Death and development

By Raffique Shah
November 19, 2006

Besides Alcoa not even referring to its highly-touted new technologies for “safely” disposing spent pot lining (SPL), both the company and the Government have made no reference to the proposed plant being used for recycling aluminium cans and other waste. If Alcoa were to promise to absorb, say, 75 per cent of the beverage cans that prove to be as dangerous to our environment as smelters, I’ll probably back its construction. In the UK, where an estimated five billion cans are used every year, Alcan has established the only dedicated recycling plant for beverage cans.

Of course neither the authorities nor the company ever captures more than 50 per cent of this waste. But, to be fair to them, they are campaigning using easily accessible bins, offering cash, and mounting public campaigns to create environmental awareness.
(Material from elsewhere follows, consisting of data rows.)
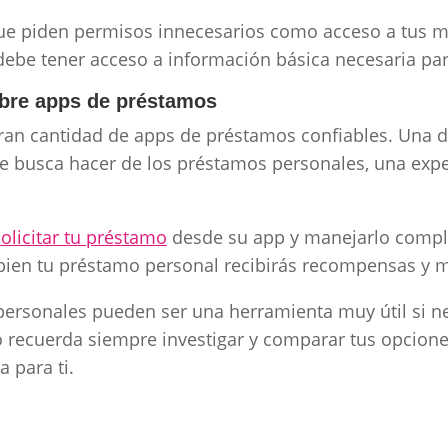
ue piden permisos innecesarios como acceso a tus m
ebe tener acceso a información básica necesaria para 
re apps de préstamos
ran cantidad de apps de préstamos confiables. Una de
e busca hacer de los préstamos personales, una expe
solicitar tu préstam
o
desde su app y manejarlo compl
bien tu préstamo personal recibirás recompensas y m
ersonales pueden ser una herramienta muy útil si ne
o recuerda siempre investigar y comparar tus opcione
 para ti.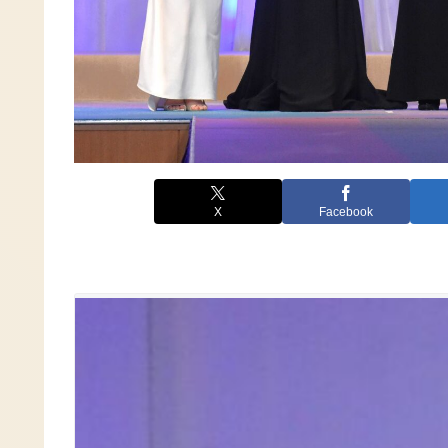
X
Facebook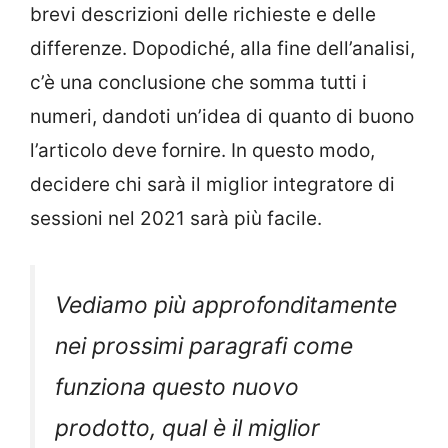
brevi descrizioni delle richieste e delle
differenze. Dopodiché, alla fine dell’analisi,
c’è una conclusione che somma tutti i
numeri, dandoti un’idea di quanto di buono
l’articolo deve fornire. In questo modo,
decidere chi sarà il miglior integratore di
sessioni nel 2021 sarà più facile.
Vediamo più approfonditamente
nei prossimi paragrafi come
funziona questo nuovo
prodotto, qual è il miglior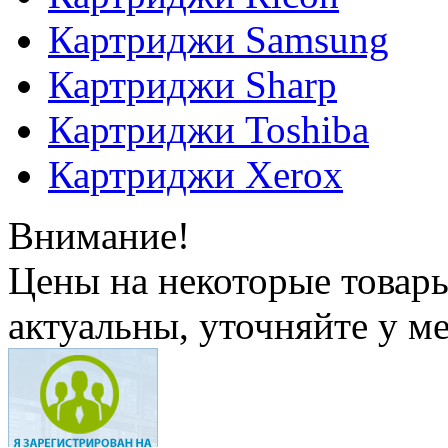
Картриджи Samsung
Картриджи Sharp
Картриджи Toshiba
Картриджи Xerox
Внимание!
Цены на некоторые товар
актуальны, уточняйте у м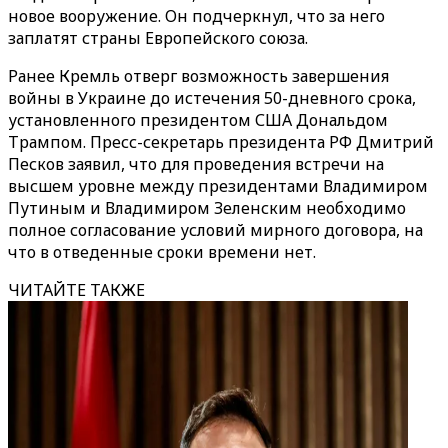
новое вооружение. Он подчеркнул, что за него
заплатят страны Европейского союза.
Ранее Кремль отверг возможность завершения
войны в Украине до истечения 50-дневного срока,
установленного президентом США Дональдом
Трампом. Пресс-секретарь президента РФ Дмитрий
Песков заявил, что для проведения встречи на
высшем уровне между президентами Владимиром
Путиным и Владимиром Зеленским необходимо
полное согласование условий мирного договора, на
что в отведенные сроки времени нет.
ЧИТАЙТЕ ТАКЖЕ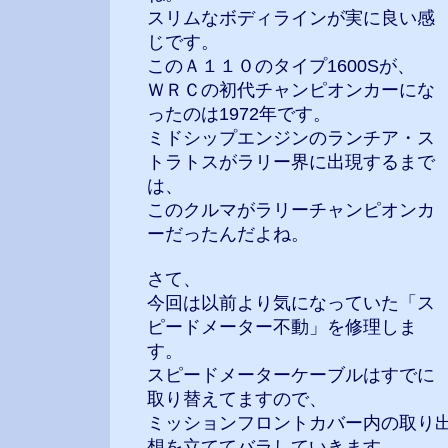
スリムなボディラインが実に良い感
じです。
このＡ１１０のタイプ1600Sが、
ＷＲＣの初代チャンピオンカーにな
ったのは1972年です。
ミドシップエンジンのランチア・ス
トラトスがラリー界に出現するまで
は、
このクルマがラリーチャンピオンカ
ーだったんだよね。
さて、
今回は以前より気になっていた「ス
ピードメーター不動」を修理しま
す。
スピードメーターケーブルはすでに
取り替えてますので、
ミッションフロントカバー内の取り
想を立ててバラしていきます。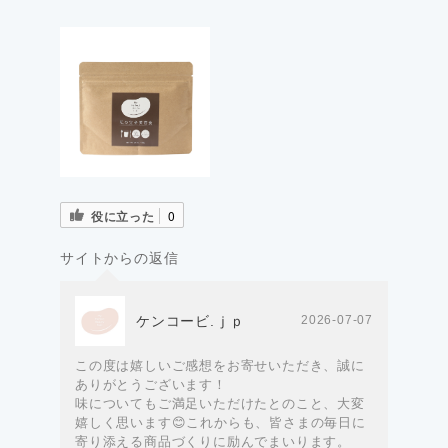
役に立った
0
サイトからの返信
ケンコービ.ｊｐ
2026-07-07
この度は嬉しいご感想をお寄せいただき、誠に
ありがとうございます！
味についてもご満足いただけたとのこと、大変
嬉しく思います😊これからも、皆さまの毎日に
寄り添える商品づくりに励んでまいります。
Aluminium is the most recyclable of metals. It can be recycled repeatedly with no loss of quality. Even better, the recycling process uses substantially less energy than the smelting of raw alumina. In fact, it is estimated that while it takes 13 kWh of electricity to produce one kilogramme of the metal, that usage is cut by almost 10kWh in the recycling process. If Alcoa’s proposed 314,000 tonnes a year plant will absorb most of our used beverage cans, I think many people may think twice about opposing its construction.

But the arguments against Alcoa setting up shop here have gone past recycling. Prime Minister Patrick Manning, who claims to be leading us into “Vision 2020”, must ask himself why no new aluminium smelters are being constructed in the developed North, so-called developed countries that he’s hoping to emulate.

In all of the UK there are a mere three smelters with a total capacity of 355,000 tonnes per year. There is no further expansion or establishment of smelters in North America or Europe. In fact, the list of countries that have embraced smelters reads like a Third World Who’s Who.

Let me spell them out for Mr Manning and those who seem to think Alcoa is the best thing since Randy Rust struck oil in Aripero. The World Bank is backing smelters in: Armenia, Azerbaijan, Brazil, Cameroon, China, Egypt, Ghana, Guinea, Guyana, Indonesia, India, Kazakhstan, Malawi, Mozambique, Oman, Russia, Tajikstan, and Turkmenistan. Plants are also slated to be built in Suriname, Malaysia, Abu Dhabi and Qatar. Indeed, the latter is of special interest to us. When then Prime Minister Basdeo Panday turned the sod to signal a Norsk-Hydro (NH) smelter in Savonetta, he was blissfully unaware he was being used as a “patsy”. NH, one of the big players in aluminium, was actually seeking leverage in Qatar, and TT was being used for that purpose.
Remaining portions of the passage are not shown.